Optimal number of principal components (M): 18
Test Mean Squared Error (MSE) with PCR: 1492443.38


## (f) Fit a PLS model on the training set, with M chosen by cross- validation. Report the test error obtained, along with the value of M selected by cross-validation.

In [18]:
from sklearn.cross_decomposition import PLSRegression
from sklearn.model_selection import cross_val_score
from sklearn.metrics import mean_squared_error
import numpy as np

# Function to perform PLS regression with cross-validation to select M
def pls_model(X_train, y_train, X_test, y_test, max_components):
    mse_list = []
    for m in range(1, max_components + 1):
        # Fit a PLS model with m components
        pls = PLSRegression(n_components=m)
        mse = -np.mean(cross_val_score(pls, X_train, y_train, cv=5, scoring='neg_mean_squared_error'))
        mse_list.append(mse)

    # Select M with the lowest MSE
    best_m = np.argmin(mse_list) + 1
    pls = PLSRegression(n_components=best_m)
    pls.fit(X_train, y_train)

    # Predict on the test set
    y_pred = pls.predict(X_test)
    test_mse = mean_squared_error(y_test, y_pred)

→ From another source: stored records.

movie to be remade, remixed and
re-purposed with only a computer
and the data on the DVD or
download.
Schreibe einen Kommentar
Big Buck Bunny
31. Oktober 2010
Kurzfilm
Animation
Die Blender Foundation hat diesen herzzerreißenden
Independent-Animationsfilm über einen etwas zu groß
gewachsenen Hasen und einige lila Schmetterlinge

    return best_m, test_mse

# Determine the maximum number of components
max_components = X_train_processed.shape[1]

# Fit the PLS model
best_m, test_mse_pls = pls_model(X_train_processed, y_train, X_test_processed, y_test, max_components)

# Output the results
print(f"Optimal number of components (M): {best_m}")
print(f"Test Mean Squared Error (MSE) with PLS Regression: {test_mse_pls:.2f}")

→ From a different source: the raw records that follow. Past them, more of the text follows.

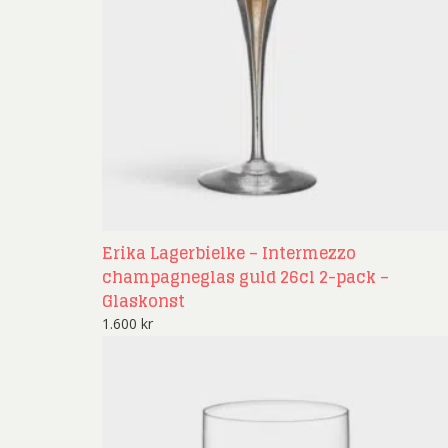
Rich
Sar
Sti
Ulf G
Zumre
Erika Lagerbielke – Intermezzo
champagneglas guld 26cl 2-pack –
Glaskonst
1.600
kr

Optimal number of components (M): 13
Test Mean Squared Error (MSE) with PLS Regression: 1483941.11


## (g) Comment on the results obtained. How accurately can we pre- dict the number of college applications received? Is there much difference among the test errors resulting from these five ap- proaches?

Accuracy of Prediction:

The test errors across all models are relatively high, suggesting that predicting the number of college applications is challenging.
The predictors explain only a moderate amount of variance in Apps. External factors not included in the dataset (e.g., geographic location, reputation, or marketing efforts) might play a significant role in influencing applications.
Performance Comparison:

Best Model: Lasso Regression achieves the lowest test error ($1,480,187.36$), although its improvement over Ridge and PLS is marginal.
Least Effective Model: Linear regression and PCR perform similarly and have the highest test errors, suggesting that neither regularization nor dimensionality reduction was applied effectively.
Difference Among Methods:

The differences in test errors among the methods are minor, suggesting that the choice of method does not drastically affect prediction accuracy.
Regularization methods (Ridge and Lasso) and PLS slightly outperform standard linear regression and PCR due to their ability to handle multicollinearity and reduce overfitting.

* While the predictors provide moderate predictive power, the relatively high test errors suggest that additional or alternative predictors might be required to improve accuracy.
* Among the methods, Lasso Regression offers the best performance, likely due to its ability to penalize irrelevant predictors and reduce overfitting.
Future work could explore incorporating additional predictors, interaction terms, or nonlinear transformations to further enhance prediction accuracy.